The biggest hole (and there are a few) in this “spread” thesis is the
gross reliance of the spread to Treasuries without recognition and
appreciation that Treasuries themselves are most likely in a bubble.
This is why it is best to take a truly fundamental look at your
investments. Back to the story…

Some buyers already are acquiring
buildings at lower cap rates, which move inversely to price. In June, a
group of South Korean pension fund investors bought the 33-story Wells
Fargo Building in San Francisco for $333 million from Principal Financial Group Inc.
in one of the largest transactions in the second quarter, according to
Real Capital Analytics Inc., a property research firm. The office tower
sold at a cap rate of about 7 percent, said Goodwin Gaw, the developer who helped broker on the deal.

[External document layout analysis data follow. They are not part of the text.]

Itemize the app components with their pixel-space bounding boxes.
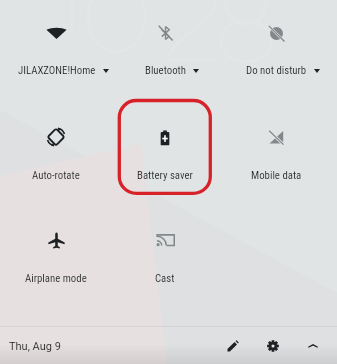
button[interactable]: Do not disturb bbox=[221, 3, 331, 75]
button[interactable]: Edit bbox=[219, 332, 247, 360]
button[interactable]: Settings bbox=[259, 332, 287, 360]
button[interactable]: Bluetooth bbox=[110, 3, 220, 75]
button[interactable]: Auto-rotate bbox=[1, 107, 111, 179]
staticText: Do not disturb bbox=[246, 64, 307, 77]
staticText: Battery saver bbox=[137, 169, 193, 182]
button[interactable]: Collapse bbox=[299, 332, 327, 360]
button[interactable]: Mobile data bbox=[221, 107, 331, 179]
staticText: Airplane mode bbox=[25, 272, 87, 285]
button[interactable]: Airplane mode bbox=[1, 210, 111, 282]
button[interactable]: JILAXZONE!Home bbox=[1, 3, 111, 75]
staticText: Cast bbox=[155, 272, 175, 285]
staticText: Thu, Aug 9 bbox=[9, 340, 61, 353]
staticText: Mobile data bbox=[251, 169, 302, 182]
button[interactable]: Cast bbox=[110, 210, 220, 282]
staticText: Auto-rotate bbox=[32, 169, 80, 182]
staticText: Bluetooth bbox=[145, 64, 186, 77]
staticText: JILAXZONE!Home bbox=[18, 64, 96, 77]
button[interactable]: Thu, Aug 9 bbox=[9, 338, 61, 354]
button[interactable]: Battery saver bbox=[110, 107, 220, 179]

My question is, why not just wait until there is a discernible trend
in the stability of CRE? Why must everyone rush in to be first? Do
rental rates look to be going much higher in the near to medium term due
to materially firmer business fundamentals or lessened supply? Do
interest rates look to be dropping considerably in the near to medium
term? Are the fundamentals of the renters firm and strong? How does
supply vs demand look after rampant, bubblicious overbuilding (which is
still going on, may I add)? How does the financing and credit landscape
look? How about the credit metrics of existing buildings? Do we have low
LTVs or are these things thoroughly underwater (see the Macerich excerpt below). Let’s take a few pages out of my CRE 2010 Outlook report for subscribers (click here to subscribe). Be aware that this 47 page report was written nearly 10 months ago…



Are US Treasuries In A Bubble?

Well, if they are, not only does that debunk the “spread only” thesis
to CRE investing but it will devastate those who employed said thesis
when the bubble pops. As treasury yields spike, the cap rates on said
buildings will have to spike to maintain said spread or the spread will
have to lessen making the CRE that much more expensive relative to the
safer treasuries. Either way, the CRE investor would have wished they
waited! Let’s take a look at the NYSE US 10 yr index…

Whoa!!! Looks pretty bubblicious to me! Herein lies the problem. I
don’t think that many investors truly understand the predicament that
the US, much Europe and those big boys in Asia are in. Pray thee tell
me, how is the US going to pay back its massive debt? Taking this from
the beginning, many of us were told that the Federal Reserve’s mandate
was to management inflation and unemployment rates. I lost a lot of
profit and messed up a 7 year record of investing in the 2nd quarter of
2009 when the federal reserve performed a stealth mandate change, which
in essence was to reinflate and maintain the credit and risky asset
bubbles of the new millenium. This bubble blowing has been funded by the
tax payer through the US Treasury. I challenge anybody to prove that
the Fed’s objective has been anything but. The government and the CB has
literally pulled out all stops to prevent the “Bust” portion of the
Boom/Bust cycle. They have bought trillions in MBS, toxic assets
directly off of private companies balance sheets, insured and
indemnified private transaction, nationalized failed private financial
institutions, purchased treasuries and MBS directly in a bid to
artificially lower market interest rates -this is a move which is in and
of itself by definition, unsustainable and guarantees a rate spike.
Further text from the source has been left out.